Without attempting to say how far the study of the existing Constitutions of France and Germany, America and Australia, Turkey and India, Morocco and Fiji, might be justly used to supersede the study of English history, it may at least be urged that if we had no annals from which history could be compiled it might be instructive to employ such a substitute for historical studies as is here suggested. This is, indeed, the course which we are compelled to take in our study of that great chapter in earth-history which we are discussing in these pages. It is obvious from the nature of the case that it can never be possible for us to obtain direct testimony as to what occurred in the bringing together of the materials of this globe. We must, therefore, look abroad through the universe, and see whether we can find, from the study of other systems at present in various stages of their evolution, illustrations of the incidents which we may presume to have occurred in the early stages of our own history.
If Kant had never lived, if Laplace had never announced his Nebular Theory, if the discoveries of Sir William Herschel had not been made, I still venture to think that a due consideration of the remarkable photograph of the famous Great Spiral, which was obtained at the famous Lick Observatory in California, would have suggested the high probability of that doctrine which we describe as the Nebular Theory.
Fig. 28.—The Great Spiral Nebula (Lick Observatory).
(From the Royal Astronomical Series.)
If an artist thoroughly versed in the great facts of astronomy had been commissioned to represent the nebular origin of our system as perfectly as a highly cultivated yet disciplined imagination would permit, I do not think he could have designed anything which could answer the purpose more perfectly than does that picture which is now before us. We might wish indeed that Kant and Laplace and Herschel could have lived to see this marvellous natural illustration of their views, for photographs were of course unthought of in those days, and, I need hardly say, that for any one celestial nebula that could have been known in the times of Laplace, hundreds are now within the reach of astronomers.
We entreat special attention to this picture which Nature has herself given us, and which represents what we may not unreasonably conclude to be a system in a state of formation. Let me say at once that our solar system, however imposing it may be from our point of view, is but of infinitesimal importance as compared with the system which is here in the course of development. It is sometimes urged that it is difficult to imagine how a system so large as ours could have been produced by condensation from a primæval nebula. The best answer is found in the fact that the Great Spiral now before us may be considered to exhibit at this very moment a system in actual evolution, the central body of which is certainly thousands of times, and not improbably millions of times, greater than the sun, and of which the attending planets or other revolving bodies, are framed on a scale immensely transcending that of even Jupiter himself. The details of this remarkable nebula seem to illustrate those particular features which had been previously assigned to the primæval nebula of our system, long before any photograph was available for the purpose of their study.

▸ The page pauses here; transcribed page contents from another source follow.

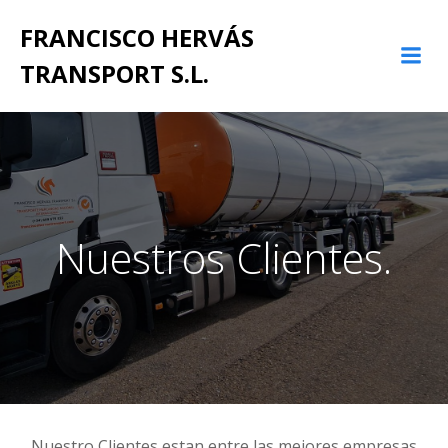
Saltar
FRANCISCO HERVÁS
al
contenido
TRANSPORT S.L.
Nuestros Clientes.
Nuestro Clientes estan entre las mejores empresas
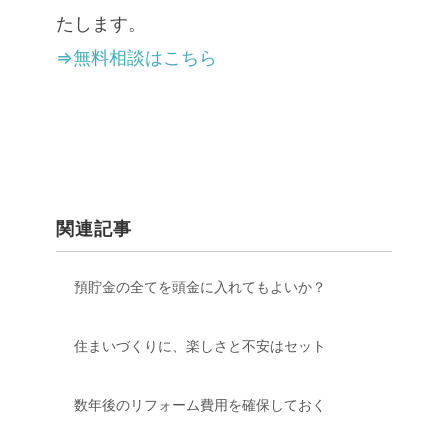
たします。
⇒無料相談はこちら
関連記事
預貯金の全てを頭金に入れてもよいか？
住まいづくりに、楽しさと不安はセット
数年後のリフォーム費用を確保しておく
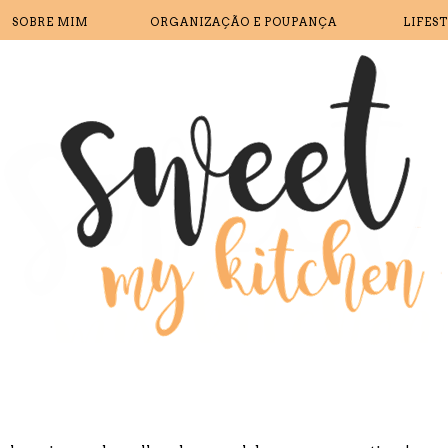
SOBRE MIM
ORGANIZAÇÃO E POUPANÇA
LIFES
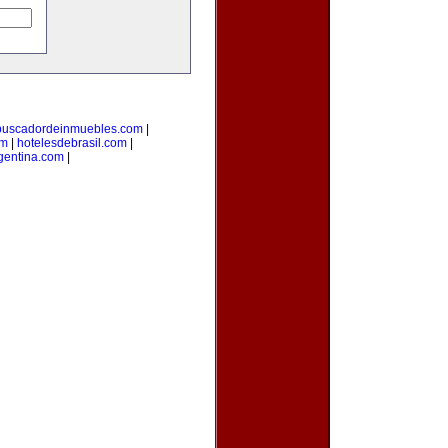
buscadordeinmuebles.com
|
om
|
hotelesdebrasil.com
|
gentina.com
|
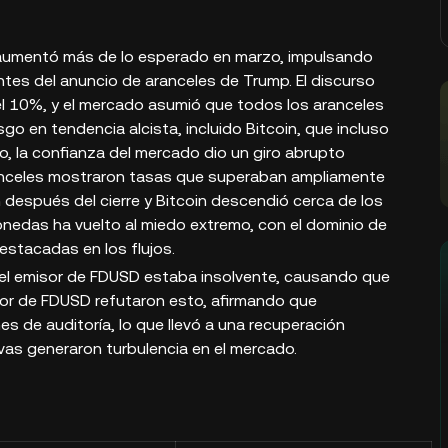
. aumentó más de lo esperado en marzo, impulsando
ntes del anuncio de aranceles de Trump. El discurso
l 10%, y el mercado asumió que todos los aranceles
sgo en tendencia alcista, incluido Bitcoin, que incluso
, la confianza del mercado dio un giro abrupto
ranceles mostraron tasas que superaban ampliamente
n después del cierre y Bitcoin descendió cerca de los
nedas ha vuelto al miedo extremo, con el dominio de
estacadas en los flujos.
e el emisor de FDUSD estaba insolvente, causando que
sor de FDUSD refutaron esto, afirmando que
s de auditoría, lo que llevó a una recuperación
ivas generaron turbulencia en el mercado.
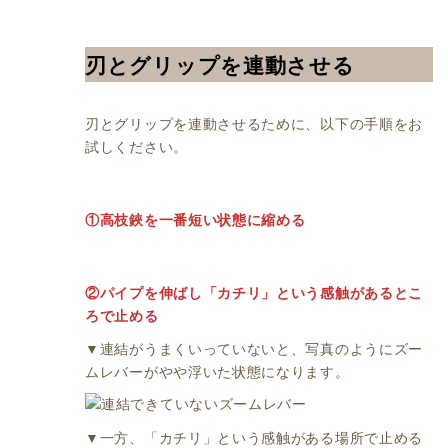
刃とグリップを連動させる
刃とグリップを連動させるために、以下の手順をお
試しください。
①高枝鋏を一番短い状態に縮める
②パイプを伸ばし「カチリ」という感触があるとこ
ろで止める
▼連結がうまくいっていないと、写真のようにズー
ムレバーがやや浮いた状態になります。
▼一方、「カチリ」という感触がある場所で止める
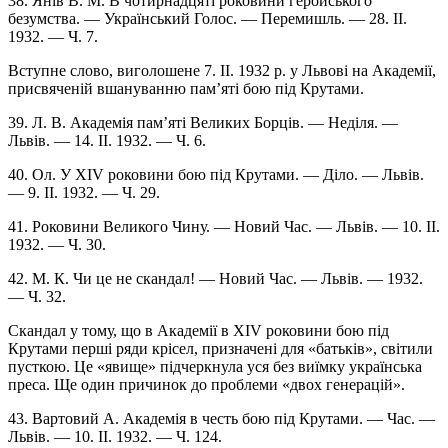
38. Янів В. М. В чотирнадцяті роковини геройського
безумства. — Український Голос. — Перемишль. — 28. II.
1932. — Ч. 7.
Вступне слово, виголошене 7. II. 1932 р. у Львові на Академії,
присвяченій вшануванню пам’яті бою під Крутами.
39. Л. В. Академія пам’яті Великих Борців. — Неділя. —
Львів. — 14. II. 1932. — Ч. 6.
40. Ол. У XIV роковини бою під Крутами. — Діло. — Львів.
— 9. II. 1932. — Ч. 29.
41. Роковини Великого Чину. — Новий Час. — Львів. — 10. II.
1932. — Ч. 30.
42. М. К. Чи це не скандал! — Новий Час. — Львів. — 1932.
— Ч. 32.
Скандал у тому, що в Академії в XIV роковини бою під
Крутами перші ряди крісел, призначені для «батьків», світили
пусткою. Це «явище» підчеркнула уся без виїмку українська
преса. Ще один причинок до проблеми «двох генерацій».
43. Вартовий А. Академія в честь бою під Крутами. — Час. —
Львів. — 10. II. 1932. — Ч. 124.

In the Great Nebula in Orion, to which we have already referred, as well as in many other similar objects which we might also have adduced, the nebulous material from which after long ages new systems may be the result, was shown in an extremely chaotic state. It was little more than an irregular stain of light on the sky. But in the picture of the Great Spiral which is before us (Fig. [28]) it is manifest that the evolution of the system has reached an advanced stage; such considerable progress has been made in the actual formation that the final form seems to be shadowed forth. The luminosity is no longer diffused in a chaotic condition; it has formed into spirals, and become much condensed at the centre and somewhat condensed in other regions. As we now see it, the object seems to represent a system much more advanced in its formation than any of the other great nebulæ with which we have compared it. In comparison with it the evolution of such an object as the Great Nebula in Orion can hardly be said to have begun. But in the Great Spiral many portions of the nebula have already become outlined into masses which, though still far from resembling the planets in the solar system, have at least made some approach thereto while the central portions are being drawn together, just as we may conceive the great primæval fire-mist to have drawn together in the actual formation of the sun.
The famous nebula which we are discussing, and which is generally known as the Great Spiral, is found in the constellation of Canes Venatici, very near the end star in the tail of the Great Bear, and one-fourth of the way from it to Cor Caroli. It will be easy to find it from the indication given in the adjoining Fig. [29]. As a nebulous spot it is an object which can be seen with any moderately good telescope, but to detect those details which indicate the spiral structure demands an instrument of first-class power. This object had indeed been studied by many astronomers before Lord Rosse turned his colossal reflector upon it. Then it was that the wonderful whirlpool structure was first discovered, and thus the earliest spiral nebula became known.